Agentic tools shift the data engineering workflow from manually translating intent into code to describing intent and reviewing the result. The mechanical translation work — schema lookup, template adaptation, Jinja compilation, test scaffolding — is handled by the agent. The practitioner’s attention shifts to the parts that require judgment.
The Translation Layer
For data engineers, an enormous share of the work is translation. Business requirements to data models. Raw schemas to clean base layers. Stakeholder questions to SQL queries. Tribal knowledge to documentation. Each translation has the same structure: you understand the input (what’s needed), you know the output format (SQL, YAML, Markdown), and the work is in bridging the two.
Before agentic tools, that bridge was manual. You held both sides in your head and typed the translation character by character. Remembering syntax, looking up function signatures, adapting templates, fixing typos — this is what filled the time between “I know what to build” and “I’ve built it.”
Agentic tools compress that bridge. You describe what you need in natural language, the agent generates the code, and you review whether the output matches your intent. The translation still happens — but the agent handles the mechanics while you handle the intent.
This is most obvious for repetitive translations. A base model for a new source table is a translation from “raw schema” to “clean, consistently named, properly typed, tested model.” The translation rules are the same every time: your naming convention, your deduplication pattern, your test expectations. An agent that’s read your project (or been given a CLAUDE.md) knows these rules and applies them without being told.
What Changes in Practice
The shift isn’t abstract. It changes daily rhythms:
Model creation. Instead of spending 20 minutes building a model from scratch (schema lookup, template copy, column mapping, config, tests, compile, debug), you spend 2 minutes writing a prompt and 5 minutes reviewing the output. The net time savings is real, but the more important change is cognitive: you spent those 20 minutes on mechanical work before. Now you spend 5 minutes on judgment work (is this model correct? does it capture the right business logic?).
Multi-file changes. Renaming a column that flows through four downstream models used to mean opening each file, finding the reference, updating it, hoping you didn’t miss one, running the full build to check. Now: “Rename customer_id to customer__id across all models in the orders lineage chain.” The agent reads the DAG, finds every reference, updates them all, and runs the build. See Advanced Claude Code Workflows for dbt for the systematic approach.

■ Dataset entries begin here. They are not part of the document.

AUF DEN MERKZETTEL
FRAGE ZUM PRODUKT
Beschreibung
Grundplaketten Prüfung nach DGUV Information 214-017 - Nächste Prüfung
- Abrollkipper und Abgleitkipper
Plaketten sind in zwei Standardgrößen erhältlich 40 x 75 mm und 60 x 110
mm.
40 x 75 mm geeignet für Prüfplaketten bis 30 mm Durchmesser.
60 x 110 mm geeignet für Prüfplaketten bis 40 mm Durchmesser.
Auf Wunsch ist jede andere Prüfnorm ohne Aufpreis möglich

Documentation. Writing column descriptions and model documentation is translation work — you know what the model does, and you need to express that in YAML. This is exactly the kind of work an agent handles well: it reads the SQL, understands the transformation, and generates descriptions that a human then reviews and refines.

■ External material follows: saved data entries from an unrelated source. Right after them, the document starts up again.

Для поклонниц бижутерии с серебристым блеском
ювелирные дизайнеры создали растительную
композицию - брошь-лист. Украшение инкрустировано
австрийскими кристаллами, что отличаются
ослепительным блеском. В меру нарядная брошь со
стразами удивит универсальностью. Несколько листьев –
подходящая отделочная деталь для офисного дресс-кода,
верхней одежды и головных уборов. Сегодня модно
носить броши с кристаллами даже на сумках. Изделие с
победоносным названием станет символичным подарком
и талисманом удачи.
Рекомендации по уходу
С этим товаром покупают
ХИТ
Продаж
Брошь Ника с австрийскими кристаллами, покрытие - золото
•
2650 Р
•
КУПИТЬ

Debugging. When a model produces wrong results, the old workflow is: hypothesize, query an intermediate table, analyze, hypothesize again, query another table, repeat. The new workflow: describe the symptom (“revenue is wrong for customer X”), let the agent trace through the lineage, and review the diagnosis. The investigation still happens — you just aren’t the one driving each step.
The “How” vs. “What” Shift
Before agentic tools, a significant portion of a data engineer’s time went to implementation questions: how to write this query, handle this Jinja syntax, structure this YAML. With agentic tools, more time goes to modeling decisions: what should this model contain, what’s the right grain, what business logic applies, what tests are needed. The easy work (syntax, templates, boilerplate) is automated; the modeling work stays human.

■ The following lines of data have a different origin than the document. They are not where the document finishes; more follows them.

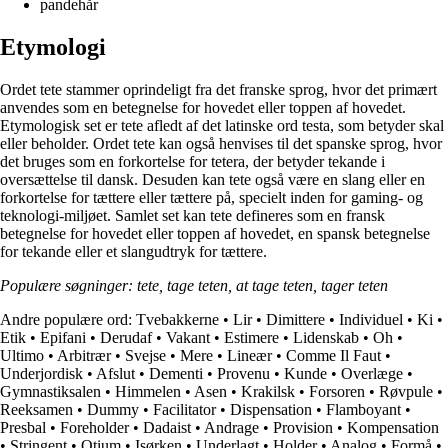
pandehår
Etymologi
Ordet tete stammer oprindeligt fra det franske sprog, hvor det primært
anvendes som en betegnelse for hovedet eller toppen af hovedet.
Etymologisk set er tete afledt af det latinske ord testa, som betyder skal
eller beholder. Ordet tete kan også henvises til det spanske sprog, hvor
det bruges som en forkortelse for tetera, der betyder tekande i
oversættelse til dansk. Desuden kan tete også være en slang eller en
forkortelse for tættere eller tættere på, specielt inden for gaming- og
teknologi-miljøet. Samlet set kan tete defineres som en fransk
betegnelse for hovedet eller toppen af hovedet, en spansk betegnelse
for tekande eller et slangudtryk for tættere.
Populære søgninger: tete, tage teten, at tage teten, tager teten
Andre populære ord:
Tvebakkerne
•
Lir
•
Dimittere
•
Individuel
•
Ki
•
Etik
•
Epifani
•
Derudaf
•
Vakant
•
Estimere
•
Lidenskab
•
Oh
•
Ultimo
•
Arbitrær
•
Svejse
•
Mere
•
Lineær
•
Comme Il Faut
•
Underjordisk
•
Afslut
•
Dementi
•
Provenu
•
Kunde
•
Overlæge
•
Gymnastiksalen
•
Himmelen
•
Asen
•
Krakilsk
•
Forsoren
•
Røvpule
•
Reeksamen
•
Dummy
•
Facilitator
•
Dispensation
•
Flamboyant
•
Presbal
•
Foreholder
•
Dadaist
•
Andrage
•
Provision
•
Kompensation
•
Stringent
•
Otium
•
Isørken
•
Underlagt
•
Holder
•
Analog
•
Formå
•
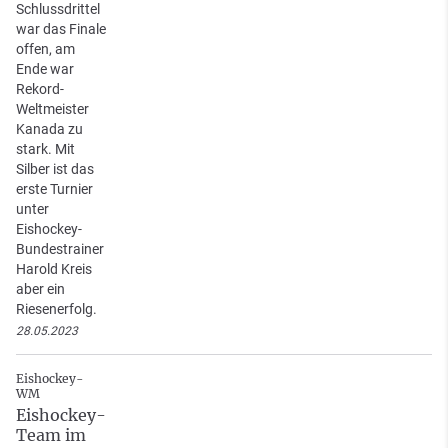
Schlussdrittel
war das Finale
offen, am
Ende war
Rekord-
Weltmeister
Kanada zu
stark. Mit
Silber ist das
erste Turnier
unter
Eishockey-
Bundestrainer
Harold Kreis
aber ein
Riesenerfolg.
28.05.2023
Eishockey-
WM
Eishockey-
Team im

The risk — explored in depth in AI Developer Skill Atrophy — is that delegating the “how” entirely causes loss of the understanding that comes from doing mechanical work. The workflow shift is sustainable when reviewing AI-generated code builds the same comprehension that writing it used to.
The Review Skill
The shift creates a new core skill: reviewing AI-generated code. This is different from traditional code review.
In traditional code review, you’re looking for human mistakes — typos, logical errors, style inconsistencies, missing edge cases. In AI-generated code review, syntax is almost always correct. What you’re looking for is contextual mistakes:
- Did the agent use the right join type? (A LEFT JOIN might be correct syntactically but wrong if the relationship is actually one-to-one and you expect an INNER JOIN.)
- Did it handle NULLs correctly for your business context?
- Did it apply the right temporal filters? (The context gap shows this is where AI fails most silently.)
- Did it follow conventions consistently, or did it introduce a slightly different pattern?
- Did it add anything unnecessary? (Agents tend to over-engineer — extra error handling, unnecessary abstractions, comments explaining obvious code.)
A useful mental model: treat the agent like a capable junior — fast, productive, good at following patterns — with the practitioner reading every line before it ships.
What Doesn’t Change
The shift is real but bounded. Agentic tools don’t change the fundamental nature of data work. You still need to:
- Understand the business well enough to know what models are needed
- Design the data model (layer boundaries, entity definitions, grain decisions)
- Define what “correct” means for each transformation
- Make quality judgments that depend on organizational knowledge
- Communicate with stakeholders about what the data can and can’t answer
These are the parts that make data engineering a skilled profession rather than a typing exercise. The workflow shift makes the typing part faster. The thinking part remains yours.